Since my side projects (including this blog) don’t really have any kind of revenue generation potential I tend to shy away from spending a lot on them, if I can avoid it. This blog is probably the most extravagant of the lot getting its own dedicated server which, I’ll admit, is overkill but I’d had such bad experiences which shared providers before that I’m willing to bear the cost. Cloud hosting on the other hand can get nightmarishly expensive if you don’t keep an eye on it and that was the exact reason I shied away from it for any of my side projects. That was until I got accepted into the Microsoft BizSpark program which came with a decent amount of free usage, enough for me to consider it for my next application.
The Azure benefits for BizSpark are quite decent with a smattering of all their offerings chucked in which would easily be enough to power a nascent start up’s site through the initial idea verification stage. That’s exactly what I’ve been using it for and, as longtime readers will tell you, my experiences have been fairly positive with most of the issues arising from my misappropriation of different technologies. The limits, as I found out recently, are hard and running up against them causes all sorts of undesirable behaviour, especially if you run up against your compute or storage limit. I managed to run up against the former due to a misunderstanding of how a preview technology was billed but I hadn’t hit the latter until last week.

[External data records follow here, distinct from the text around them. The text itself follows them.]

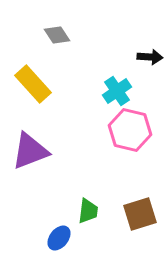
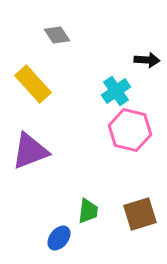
black arrow: moved 3 px left, 3 px down
cyan cross: moved 1 px left
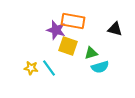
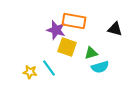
orange rectangle: moved 1 px right
yellow square: moved 1 px left, 1 px down
yellow star: moved 1 px left, 4 px down
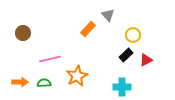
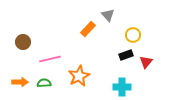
brown circle: moved 9 px down
black rectangle: rotated 24 degrees clockwise
red triangle: moved 2 px down; rotated 24 degrees counterclockwise
orange star: moved 2 px right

So the BizSpark benefits are pretty generous for SQL storage, giving you access to a couple 5GB databases (or a larger number of smaller 1GB ones) gratis. That sounds like a lot, and indeed it should be sufficient for pretty much any burgeoning application, however mine is based around gathering data from another site and then performing some analytics on it so the amount of data I have is actually quite large. In the beginning this wasn’t much of a problem as I had a lot of headroom however after I made a lot of performance improvements I started gathering data at a much faster rate and the 5GB limit loomed over me. In the space of a couple weeks I managed to fill it completely and had to shut it down lest my inbox get filled with “Database has reached its quota” errors.
Looking over the database in the Azure management studio (strangely one of the few parts of the Azure that still uses Silverlight) showed that one particular table was consuming the majority of the database. Taking a quick look at the rows it was pretty obvious as to why this was the case, I had a couple columns that had lengthy URLs in them and over the 6 million or so records I had this amounted to a huge amount of space being used. No worries I thought, SQL has to have some kind of built in compression to deal with this and so off I went looking for an easy solution.
As it turns out SQL Server does and its implementation would’ve provided the benefits I was looking for without much work on my end. However Azure SQL doesn’t support it and the current solution to this is to implement row based compression inside your application. If you’re straight up dumping large XML files or giant wads of text into SQL rows then this might be of use to you however if you’re trying to compress data at a page level then you’re out of luck, unless you want to code an extravagant solution (like creating a compression dictionary table in the same database, but that’s borderline psycotic if you ask me).
The solution for me was to move said problem table into its own database and, during the migration, trim out all the fat contained within the data. There were multiple columns I never ended up using, the URL fields were all very similar and the largest column, the one most likely causing me to chew through so much space, was no longer needed now that I was able to query that data properly rather than having to work around Azure Table Storage’s limitations. Page compression would’ve been an easy quick fix but it would’ve only been a matter of time before I found myself in the same situation, struggling to find space where I could get it.
For me this experience aptly demonstrated why its good to work within strict constraints as left unchecked these issues would’ve hit me much harder later on. Sure it can feel like I’m spinning my wheels when hitting issues like this is a monthly occurrence but I’m still in the learning stage of this whole thing and lessons learned now are far better than ones I learn when I finally move this thing into production.